What is expected ::
The answer is to be the data below, written out in full and exactly.

Page-level text extractions
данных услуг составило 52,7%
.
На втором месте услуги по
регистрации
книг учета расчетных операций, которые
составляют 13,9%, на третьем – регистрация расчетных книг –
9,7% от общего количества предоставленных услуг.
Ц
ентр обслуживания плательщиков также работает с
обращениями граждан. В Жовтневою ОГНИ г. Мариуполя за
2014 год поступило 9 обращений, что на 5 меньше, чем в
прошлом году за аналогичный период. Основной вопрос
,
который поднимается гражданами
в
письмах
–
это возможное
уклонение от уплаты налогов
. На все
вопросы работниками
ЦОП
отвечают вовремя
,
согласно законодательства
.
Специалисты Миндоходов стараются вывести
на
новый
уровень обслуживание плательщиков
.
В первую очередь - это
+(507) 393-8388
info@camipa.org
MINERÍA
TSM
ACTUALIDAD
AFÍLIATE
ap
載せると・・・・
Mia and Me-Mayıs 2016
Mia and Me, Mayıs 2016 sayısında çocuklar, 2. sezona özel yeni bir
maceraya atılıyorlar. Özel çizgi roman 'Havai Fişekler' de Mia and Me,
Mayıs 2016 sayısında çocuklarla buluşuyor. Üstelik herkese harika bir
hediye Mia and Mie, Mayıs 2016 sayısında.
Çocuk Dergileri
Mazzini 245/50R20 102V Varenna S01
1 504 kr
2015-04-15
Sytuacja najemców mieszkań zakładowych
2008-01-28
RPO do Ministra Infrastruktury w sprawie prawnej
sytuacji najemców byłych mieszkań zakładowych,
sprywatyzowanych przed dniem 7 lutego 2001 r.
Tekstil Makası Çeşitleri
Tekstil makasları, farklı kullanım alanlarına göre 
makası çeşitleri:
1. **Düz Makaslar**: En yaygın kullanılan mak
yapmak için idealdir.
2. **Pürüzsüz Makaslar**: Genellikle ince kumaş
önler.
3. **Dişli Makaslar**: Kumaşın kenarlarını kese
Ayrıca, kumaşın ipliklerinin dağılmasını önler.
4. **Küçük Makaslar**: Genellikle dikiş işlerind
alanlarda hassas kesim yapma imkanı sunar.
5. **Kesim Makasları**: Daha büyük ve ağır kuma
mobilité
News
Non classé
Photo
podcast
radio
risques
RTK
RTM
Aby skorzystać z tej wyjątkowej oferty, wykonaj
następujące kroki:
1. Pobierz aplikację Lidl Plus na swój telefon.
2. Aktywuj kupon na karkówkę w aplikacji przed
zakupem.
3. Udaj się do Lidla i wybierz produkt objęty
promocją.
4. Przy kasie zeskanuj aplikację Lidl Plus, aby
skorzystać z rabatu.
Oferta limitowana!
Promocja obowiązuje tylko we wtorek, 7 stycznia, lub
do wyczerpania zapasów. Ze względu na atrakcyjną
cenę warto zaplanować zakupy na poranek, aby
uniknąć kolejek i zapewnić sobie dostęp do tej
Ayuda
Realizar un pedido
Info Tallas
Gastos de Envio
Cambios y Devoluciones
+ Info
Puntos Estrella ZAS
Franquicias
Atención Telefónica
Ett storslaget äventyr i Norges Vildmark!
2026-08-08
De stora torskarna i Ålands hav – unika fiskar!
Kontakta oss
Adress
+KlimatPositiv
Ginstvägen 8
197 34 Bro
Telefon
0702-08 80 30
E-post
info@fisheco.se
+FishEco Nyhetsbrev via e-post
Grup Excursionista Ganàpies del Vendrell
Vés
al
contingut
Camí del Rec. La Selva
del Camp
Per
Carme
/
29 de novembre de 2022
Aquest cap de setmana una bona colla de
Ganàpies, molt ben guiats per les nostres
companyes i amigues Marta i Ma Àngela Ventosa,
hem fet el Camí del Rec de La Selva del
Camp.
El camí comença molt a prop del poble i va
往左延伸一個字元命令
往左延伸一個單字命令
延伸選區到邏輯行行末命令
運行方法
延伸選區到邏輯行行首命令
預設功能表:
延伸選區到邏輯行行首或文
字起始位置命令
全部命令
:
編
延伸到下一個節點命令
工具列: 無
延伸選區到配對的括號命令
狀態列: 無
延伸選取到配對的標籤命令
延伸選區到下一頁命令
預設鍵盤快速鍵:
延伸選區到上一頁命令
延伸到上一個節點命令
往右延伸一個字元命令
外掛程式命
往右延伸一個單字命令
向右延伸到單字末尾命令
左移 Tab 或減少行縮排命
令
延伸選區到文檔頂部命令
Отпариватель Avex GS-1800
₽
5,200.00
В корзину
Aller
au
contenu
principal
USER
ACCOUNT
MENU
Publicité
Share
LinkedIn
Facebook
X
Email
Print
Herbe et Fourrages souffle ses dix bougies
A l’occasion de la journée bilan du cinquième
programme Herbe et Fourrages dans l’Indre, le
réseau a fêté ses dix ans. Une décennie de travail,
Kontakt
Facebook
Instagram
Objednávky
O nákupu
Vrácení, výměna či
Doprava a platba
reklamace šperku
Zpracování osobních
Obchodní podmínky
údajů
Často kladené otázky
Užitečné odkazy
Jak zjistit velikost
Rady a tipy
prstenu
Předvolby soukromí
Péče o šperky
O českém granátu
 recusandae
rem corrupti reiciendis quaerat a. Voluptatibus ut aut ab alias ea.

Answer for the task ::
данных услуг составило 52,7%
.
На втором месте услуги по
регистрации
книг учета расчетных операций, которые
составляют 13,9%, на третьем – регистрация расчетных книг –
9,7% от общего количества предоставленных услуг.
Ц
ентр обслуживания плательщиков также работает с
обращениями граждан. В Жовтневою ОГНИ г. Мариуполя за
2014 год поступило 9 обращений, что на 5 меньше, чем в
прошлом году за аналогичный период. Основной вопрос
,
который поднимается гражданами
в
письмах
–
это возможное
уклонение от уплаты налогов
. На все
вопросы работниками
ЦОП
отвечают вовремя
,
согласно законодательства
.
Специалисты Миндоходов стараются вывести
на
новый
уровень обслуживание плательщиков
.
В первую очередь - это
+(507) 393-8388
info@camipa.org
MINERÍA
TSM
ACTUALIDAD
AFÍLIATE
ap
載せると・・・・
Mia and Me-Mayıs 2016
Mia and Me, Mayıs 2016 sayısında çocuklar, 2. sezona özel yeni bir
maceraya atılıyorlar. Özel çizgi roman 'Havai Fişekler' de Mia and Me,
Mayıs 2016 sayısında çocuklarla buluşuyor. Üstelik herkese harika bir
hediye Mia and Mie, Mayıs 2016 sayısında.
Çocuk Dergileri
Mazzini 245/50R20 102V Varenna S01
1 504 kr
2015-04-15
Sytuacja najemców mieszkań zakładowych
2008-01-28
RPO do Ministra Infrastruktury w sprawie prawnej
sytuacji najemców byłych mieszkań zakładowych,
sprywatyzowanych przed dniem 7 lutego 2001 r.
Tekstil Makası Çeşitleri
Tekstil makasları, farklı kullanım alanlarına göre 
makası çeşitleri:
1. **Düz Makaslar**: En yaygın kullanılan mak
yapmak için idealdir.
2. **Pürüzsüz Makaslar**: Genellikle ince kumaş
önler.
3. **Dişli Makaslar**: Kumaşın kenarlarını kese
Ayrıca, kumaşın ipliklerinin dağılmasını önler.
4. **Küçük Makaslar**: Genellikle dikiş işlerind
alanlarda hassas kesim yapma imkanı sunar.
5. **Kesim Makasları**: Daha büyük ve ağır kuma
mobilité
News
Non classé
Photo
podcast
radio
risques
RTK
RTM
Aby skorzystać z tej wyjątkowej oferty, wykonaj
następujące kroki:
1. Pobierz aplikację Lidl Plus na swój telefon.
2. Aktywuj kupon na karkówkę w aplikacji przed
zakupem.
3. Udaj się do Lidla i wybierz produkt objęty
promocją.
4. Przy kasie zeskanuj aplikację Lidl Plus, aby
skorzystać z rabatu.
Oferta limitowana!
Promocja obowiązuje tylko we wtorek, 7 stycznia, lub
do wyczerpania zapasów. Ze względu na atrakcyjną
cenę warto zaplanować zakupy na poranek, aby
uniknąć kolejek i zapewnić sobie dostęp do tej
Ayuda
Realizar un pedido
Info Tallas
Gastos de Envio
Cambios y Devoluciones
+ Info
Puntos Estrella ZAS
Franquicias
Atención Telefónica
Ett storslaget äventyr i Norges Vildmark!
2026-08-08
De stora torskarna i Ålands hav – unika fiskar!
Kontakta oss
Adress
+KlimatPositiv
Ginstvägen 8
197 34 Bro
Telefon
0702-08 80 30
E-post
info@fisheco.se
+FishEco Nyhetsbrev via e-post
Grup Excursionista Ganàpies del Vendrell
Vés
al
contingut
Camí del Rec. La Selva
del Camp
Per
Carme
/
29 de novembre de 2022
Aquest cap de setmana una bona colla de
Ganàpies, molt ben guiats per les nostres
companyes i amigues Marta i Ma Àngela Ventosa,
hem fet el Camí del Rec de La Selva del
Camp.
El camí comença molt a prop del poble i va
往左延伸一個字元命令
往左延伸一個單字命令
延伸選區到邏輯行行末命令
運行方法
延伸選區到邏輯行行首命令
預設功能表:
延伸選區到邏輯行行首或文
字起始位置命令
全部命令
:
編
延伸到下一個節點命令
工具列: 無
延伸選區到配對的括號命令
狀態列: 無
延伸選取到配對的標籤命令
延伸選區到下一頁命令
預設鍵盤快速鍵:
延伸選區到上一頁命令
延伸到上一個節點命令
往右延伸一個字元命令
外掛程式命
往右延伸一個單字命令
向右延伸到單字末尾命令
左移 Tab 或減少行縮排命
令
延伸選區到文檔頂部命令
Отпариватель Avex GS-1800
₽
5,200.00
В корзину
Aller
au
contenu
principal
USER
ACCOUNT
MENU
Publicité
Share
LinkedIn
Facebook
X
Email
Print
Herbe et Fourrages souffle ses dix bougies
A l’occasion de la journée bilan du cinquième
programme Herbe et Fourrages dans l’Indre, le
réseau a fêté ses dix ans. Une décennie de travail,
Kontakt
Facebook
Instagram
Objednávky
O nákupu
Vrácení, výměna či
Doprava a platba
reklamace šperku
Zpracování osobních
Obchodní podmínky
údajů
Často kladené otázky
Užitečné odkazy
Jak zjistit velikost
Rady a tipy
prstenu
Předvolby soukromí
Péče o šperky
O českém granátu
 recusandae
rem corrupti reiciendis quaerat a. Voluptatibus ut aut ab alias ea.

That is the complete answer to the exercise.